When resolving complex dependency trees, particularly with PROJ’s CMake config files, maintainers often encounter find_package resolution failures due to missing CMAKE_PREFIX_PATH hints or pkg-config fallbacks. The resolution strategies for these edge cases are detailed in Fixing CMake find_package for PROJ. Similarly, GDAL’s modular architecture requires careful component selection to minimize wheel bloat and avoid unnecessary transitive dependencies, as covered in Optimizing scikit-build-core for GDAL.

Cross-Platform CI & Deterministic Build Execution

Reproducible geospatial wheels require a tightly controlled CI matrix. The build backend natively supports parallel execution via Ninja, but CI runners must be configured to expose the correct compiler toolchains and cache directories.

# GitHub Actions matrix example (structural)
strategy:
  matrix:
    os: [ubuntu-latest, macos-latest, windows-latest]
    python-version: ["3.9", "3.10", "3.11"]
steps:
  - uses: actions/setup-python@v5
  - run: pip install build
  - run: python -m build --wheel

For deterministic builds across runners, isolate the build environment using declarative dependency managers. While scikit-build-core handles the compilation step, the surrounding toolchain (compilers, CMake, Ninja) should be version-pinned and cached. Workflows that integrate Environment Isolation with Pixi and Conda ensure that compiler flags, sysroot paths, and CMake cache states remain consistent across macOS ARM64, Linux x86_64, and Windows MSVC environments. This isolation prevents host-system pollution and guarantees that scikit-build-core receives identical inputs regardless of runner drift.
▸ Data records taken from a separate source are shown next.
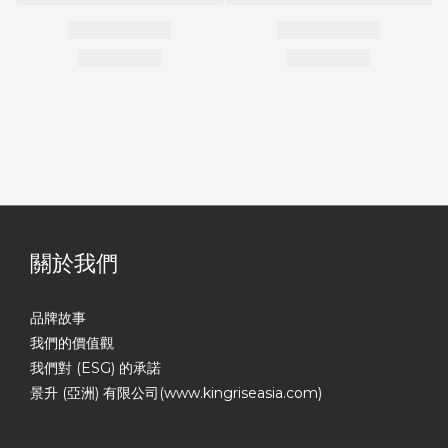
關於我們
品牌故事
我們的價值觀
我們對 (ESG) 的承諾
景升 (亞洲) 有限公司(www.kingriseasia.com)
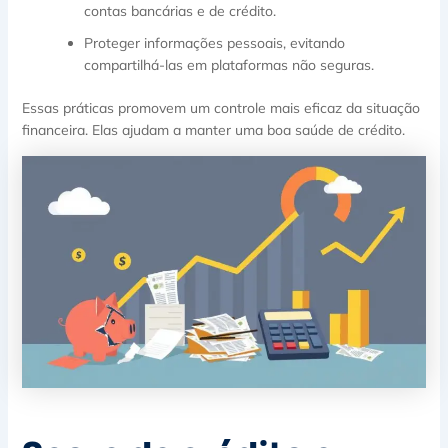
contas bancárias e de crédito.
Proteger informações pessoais, evitando
compartilhá-las em plataformas não seguras.
Essas práticas promovem um controle mais eficaz da situação
financeira. Elas ajudam a manter uma boa saúde de crédito.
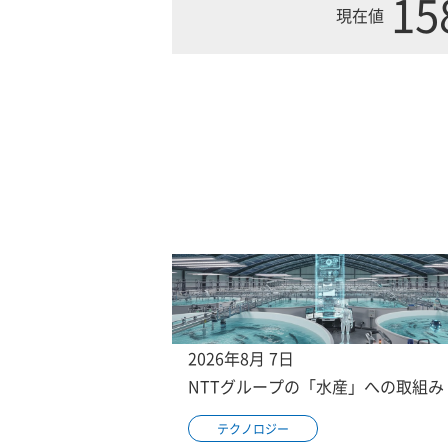
15
現在値
2026年8月 7日
NTTグループの「水産」への取組み
テクノロジー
ABI Stability & Wheel Packaging Validation

Python’s stable ABI (abi3) is generally unsuitable for geospatial extensions due to heavy reliance on the NumPy C-API, pybind11, and third-party C++ libraries that change across minor Python versions. Instead, target explicit cpXY tags and enforce strict C++ standard library linkage.

On Linux, scikit-build-core produces wheels with embedded RPATHs pointing to bundled .so files. Post-build validation with auditwheel is mandatory to strip external dependencies, verify glibc compatibility, and bundle them into the wheel. On macOS, wheel.expand-macos-universal-tags = true enables automatic universal2 slicing, but requires delocate to copy all linked dynamic libraries into the wheel’s .dylibs/ directory and rewrite their install names.

The official CMake FindPython documentation outlines the exact module discovery semantics used by the backend, while the PEP 517 specification defines the isolation guarantees that prevent host-system pollution during wheel generation. For comprehensive backend configuration reference, consult the scikit-build-core documentation.

Integrating CMake with scikit-build-core transforms geospatial Python packaging from a fragile, environment-dependent process into a deterministic, CI-optimized pipeline. By enforcing strict version constraints, modern CMake discovery patterns, and explicit ABI controls, maintainers can produce spatial wheels that are reproducible, secure, and compliant with modern Python packaging standards.